_Input material_
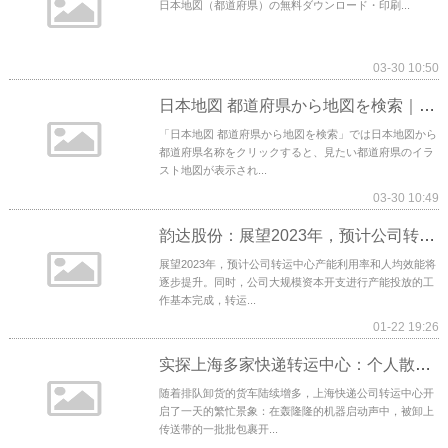
日本地図（都道府県）の無料ダウンロード・印刷...
03-30 10:50
日本地図 都道府県から地図を検索｜マピオン
「日本地図 都道府県から地図を検索」では日本地図から
都道府県名称をクリックすると、見たい都道府県のイラ
スト地図が表示され...
03-30 10:49
韵达股份：展望2023年，预计公司转运中心产能利用率和人均效能将逐步提升
展望2023年，预计公司转运中心产能利用率和人均效能将
逐步提升。同时，公司大规模资本开支进行产能投放的工
作基本完成，转运...
01-22 19:26
实探上海多家快递转运中心：个人散件寄递业务加速恢复
随着排队卸货的货车陆续增多，上海快递公司转运中心开
启了一天的繁忙景象：在轰隆隆的机器启动声中，被卸上
传送带的一批批包裹开...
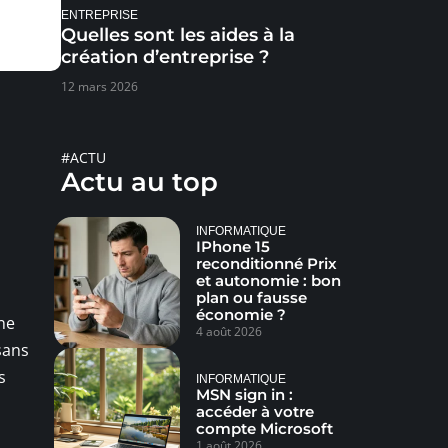
ENTREPRISE
Quelles sont les aides à la
création d’entreprise ?
12 mars 2026
#ACTU
Actu au top
INFORMATIQUE
IPhone 15
reconditionné Prix
et autonomie : bon
plan ou fausse
économie ?
ne
4 août 2026
sans
s
INFORMATIQUE
MSN sign in :
accéder à votre
compte Microsoft
1 août 2026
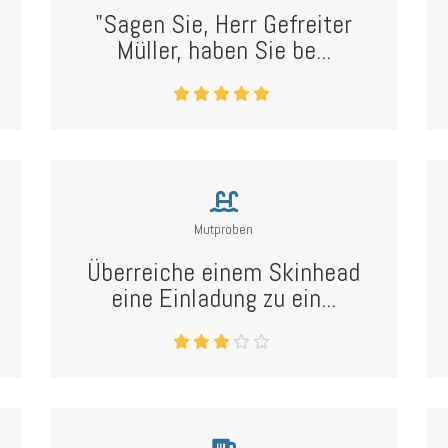
"Sagen Sie, Herr Gefreiter
Müller, haben Sie be...
Mutproben
Überreiche einem Skinhead
eine Einladung zu ein...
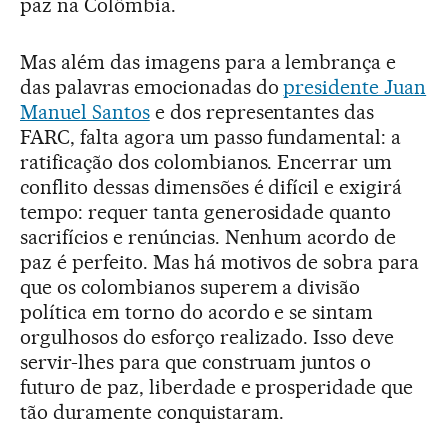
paz na Colômbia.
Mas além das imagens para a lembrança e
das palavras emocionadas do
presidente Juan
Manuel Santos
e dos representantes das
FARC, falta agora um passo fundamental: a
ratificação dos colombianos. Encerrar um
conflito dessas dimensões é difícil e exigirá
tempo: requer tanta generosidade quanto
sacrifícios e renúncias. Nenhum acordo de
paz é perfeito. Mas há motivos de sobra para
que os colombianos superem a divisão
política em torno do acordo e se sintam
orgulhosos do esforço realizado. Isso deve
servir-lhes para que construam juntos o
futuro de paz, liberdade e prosperidade que
tão duramente conquistaram.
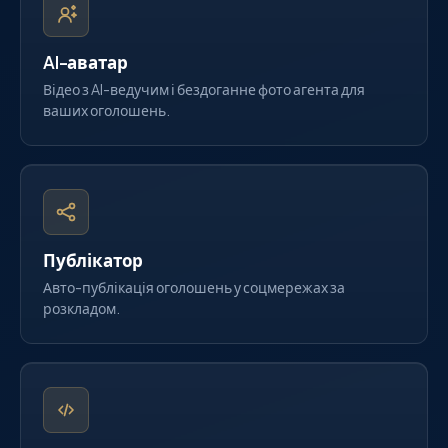
AI-аватар
Відео з AI-ведучим і бездоганне фото агента для
ваших оголошень.
Публікатор
Авто-публікація оголошень у соцмережах за
розкладом.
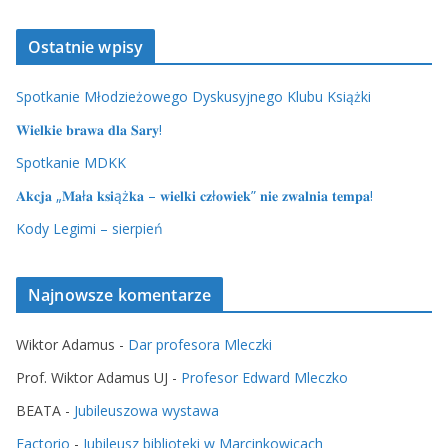
Ostatnie wpisy
Spotkanie Młodzieżowego Dyskusyjnego Klubu Książki
𝐖𝐢𝐞𝐥𝐤𝐢𝐞 𝐛𝐫𝐚𝐰𝐚 𝐝𝐥𝐚 𝐒𝐚𝐫𝐲!
Spotkanie MDKK
𝐀𝐤𝐜𝐣𝐚 „𝐌𝐚ł𝐚 𝐤𝐬𝐢ąż𝐤𝐚 – 𝐰𝐢𝐞𝐥𝐤𝐢 𝐜𝐳ł𝐨𝐰𝐢𝐞𝐤” 𝐧𝐢𝐞 𝐳𝐰𝐚𝐥𝐧𝐢𝐚 𝐭𝐞𝐦𝐩𝐚!
Kody Legimi – sierpień
Najnowsze komentarze
Wiktor Adamus
-
Dar profesora Mleczki
Prof. Wiktor Adamus UJ
-
Profesor Edward Mleczko
BEATA
-
Jubileuszowa wystawa
Factorio
-
Jubileusz biblioteki w Marcinkowicach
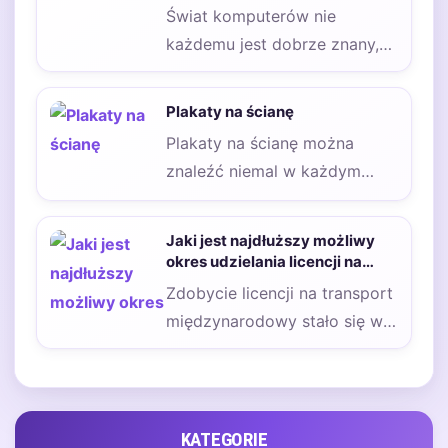
Świat komputerów nie
każdemu jest dobrze znany,
ale bez nich nie wyobrażamy
sobie dziś tak…
Plakaty na ścianę
Plakaty na ścianę można
znaleźć niemal w każdym
pomieszczeniu, ponieważ nie
ma w tej kwestii…
Jaki jest najdłuższy możliwy
okres udzielania licencji na
międzynarodowy transport
Zdobycie licencji na transport
drogowy?
międzynarodowy stało się w
obecnych czasach bardzo
pożądaną kwestią, ponieważ
dzięki…
KATEGORIE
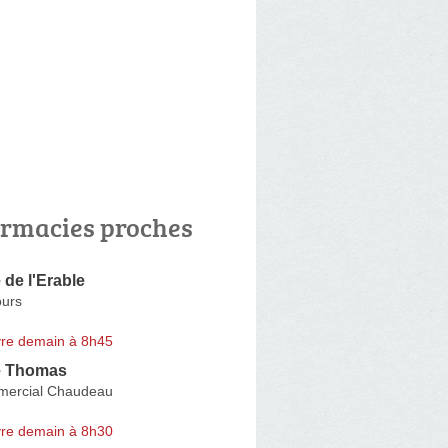
rmacies proches
de l'Erable
ours
re demain à 8h45
e Thomas
mercial Chaudeau
re demain à 8h30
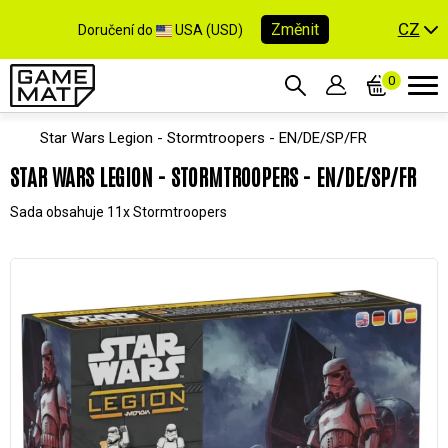
CZ
Změnit
Doručení do
USA (USD)
0
Star Wars Legion - Stormtroopers - EN/DE/SP/FR
STAR WARS LEGION - STORMTROOPERS - EN/DE/SP/FR
Sada obsahuje 11x Stormtroopers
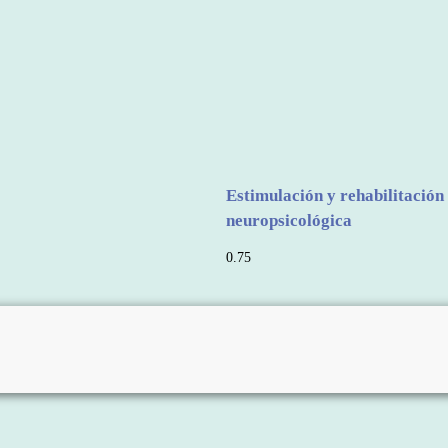
Estimulación y rehabilitación
neuropsicológica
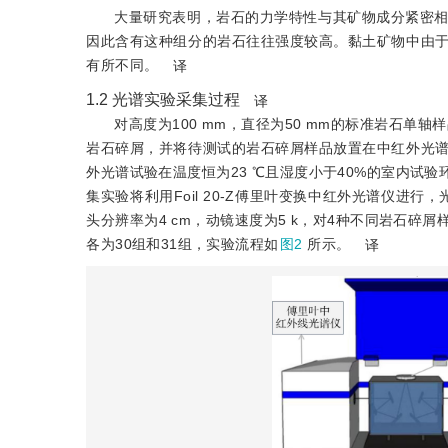
大量研究表明，岩石的力学特性与其矿物成分紧密
因此含有这种组分的岩石往往强度较高。黏土矿物中由
有所不同。
译
1.2
光谱实验采集过程
译
对高度为100 mm，直径为50 mm的标准岩石单
岩石碎屑，并将待测试的岩石碎屑样品放置在中红外光
外光谱试验在温度恒为23 ℃且湿度小于40%的室内试
集实验将利用Foil 20-Z傅里叶变换中红外光谱仪进行
头分辨率为4 cm，动镜速度为5 k，对4种不同岩石碎
各为30组和31组，实验流程如
图2
所示。
译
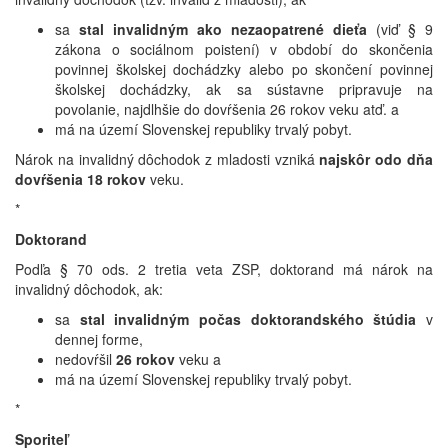
sa
stal invalidným ako nezaopatrené dieťa
(viď § 9
zákona o sociálnom poistení) v období do skončenia
povinnej školskej dochádzky alebo po skončení povinnej
školskej dochádzky, ak sa sústavne pripravuje na
povolanie, najdlhšie do dovŕšenia 26 rokov veku atď. a
má na území Slovenskej republiky trvalý pobyt.
Nárok na invalidný dôchodok z mladosti vzniká
najskôr odo dňa
dovŕšenia 18 rokov
veku.
*
Doktorand
Podľa § 70 ods. 2 tretia veta ZSP, doktorand má nárok na
invalidný dôchodok, ak:
sa
stal invalidným počas doktorandského štúdia
v
dennej forme,
nedovŕšil
26 rokov
veku a
má na území Slovenskej republiky trvalý pobyt.
*
Sporiteľ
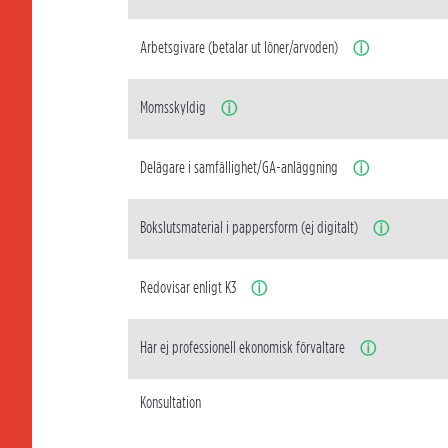
Arbetsgivare (betalar ut löner/arvoden)
ⓘ
Momsskyldig
ⓘ
Delägare i samfällighet/GA-anläggning
ⓘ
Bokslutsmaterial i pappersform (ej digitalt)
ⓘ
Redovisar enligt K3
ⓘ
Har ej professionell ekonomisk förvaltare
ⓘ
Konsultation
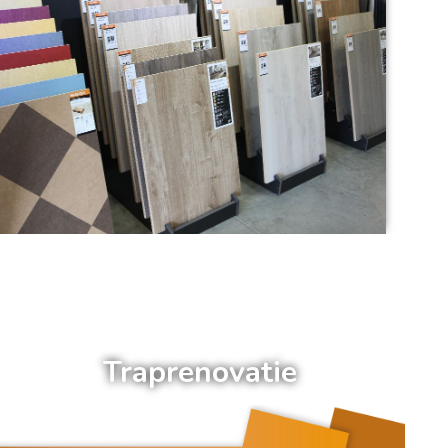
a
Traprenovatie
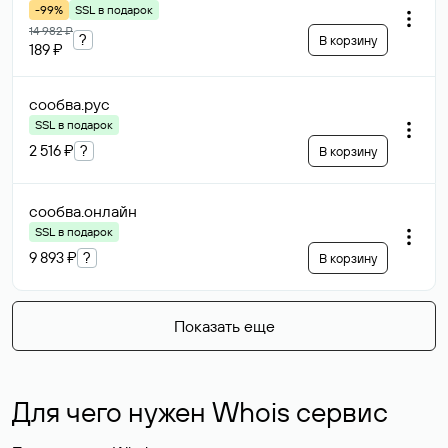
-99%
SSL в подарок
14 982 ₽
?
В корзину
189 ₽
сообва
.рус
SSL в подарок
2 516 ₽
?
В корзину
сообва
.онлайн
SSL в подарок
9 893 ₽
?
В корзину
Показать еще
Для чего нужен Whois сервис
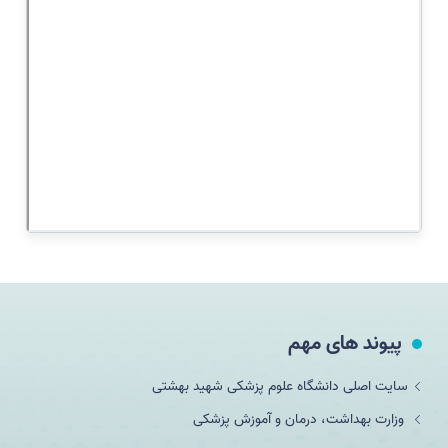
پیوند های مهم
سایت اصلی دانشگاه علوم پزشکی شهید بهشتی
وزارت بهداشت، درمان و آموزش پزشکی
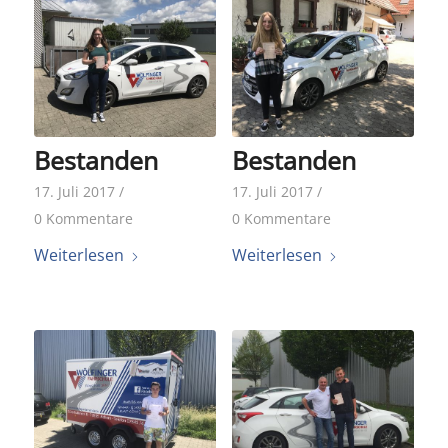
Bestanden
Bestanden
17. Juli 2017
/
17. Juli 2017
/
0 Kommentare
0 Kommentare
Weiterlesen
Weiterlesen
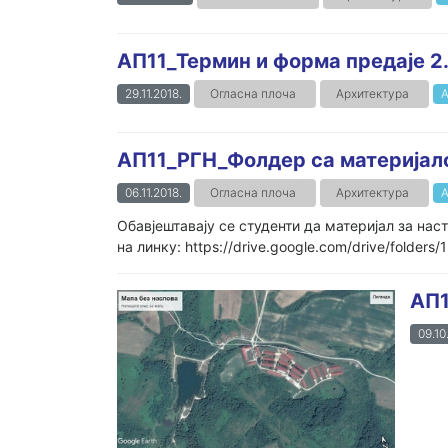
AП11_Термин и форма предаје 2.
29.11.2018.
Огласна плоча
Архитектура
А
АП11_РГН_Фолдер са материјалом
06.11.2018.
Огласна плоча
Архитектура
А
Обавјештавају се студенти да материјал за на
на линку: https://drive.google.com/drive/fo
АП1
09.10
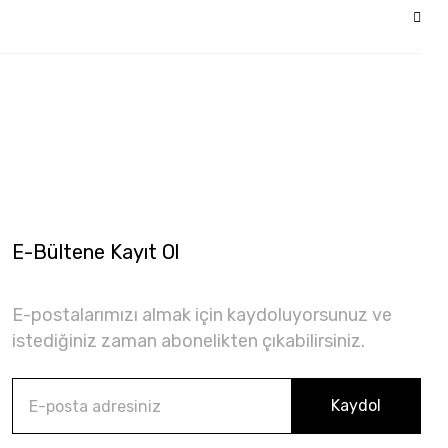
E-Bültene Kayıt Ol
E-postalarımızı almak için kaydoluyorsunuz ve
istediğiniz zaman abonelikten çıkabilirsiniz.
Kaydol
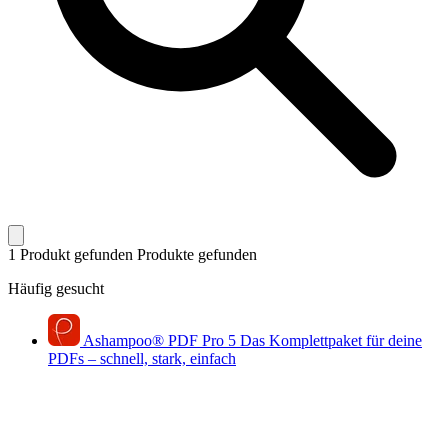
1 Produkt gefunden
Produkte gefunden
Häufig gesucht
Ashampoo
®
PDF Pro 5
Das Komplettpaket für deine
PDFs – schnell, stark, einfach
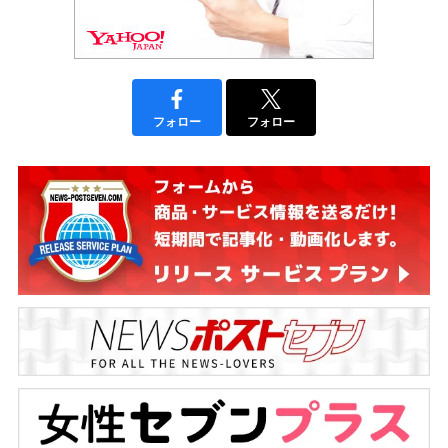
フォロー
フォロー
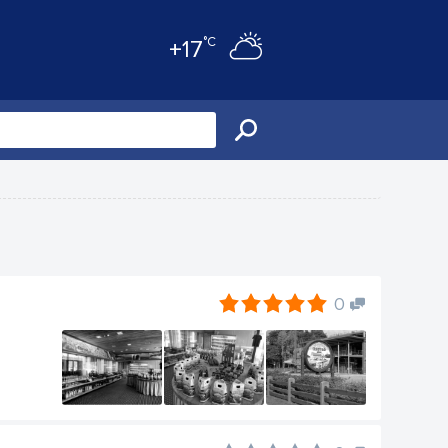
°C
+17
0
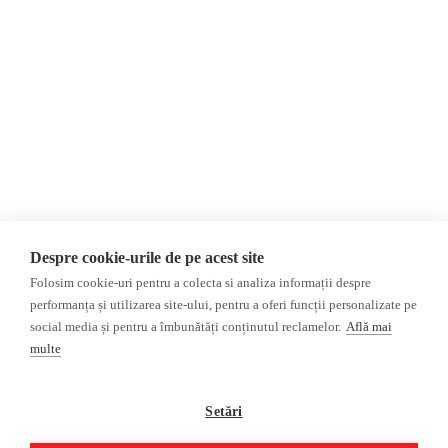
Contact
România
Evenimente
Internațional
Newsletter
Invadarea Ucrainei
Donații
AIJR
Politica de confidențialitate
Opinii
Fact-Checking
Editorial
Fake News, Dezinformare &
Interviu
Propagandă
Alegeri 2024
Teoria conspirației
Despre cookie-urile de pe acest site
ACF
Baza de date
Folosim cookie-uri pentru a colecta si analiza informații despre
Investigatie
performanța și utilizarea site-ului, pentru a oferi funcții personalizate pe
social media și pentru a îmbunătăți conținutul reclamelor.
Află mai
Alte subiecte
multe
Monitor media
Multimedia
Revista presei fake
Podcast
Setări
Presa rusă independentă
Reportaj video
Presa rusa pro-Kremlin
Interviu video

_What is being asked_
From the data above, copy out every line with the string "都道府県から地図を検索" in it.

_Solution to this problem_
日本地図 都道府県から地図を検索｜マピオン
「日本地図 都道府県から地図を検索」では日本地図から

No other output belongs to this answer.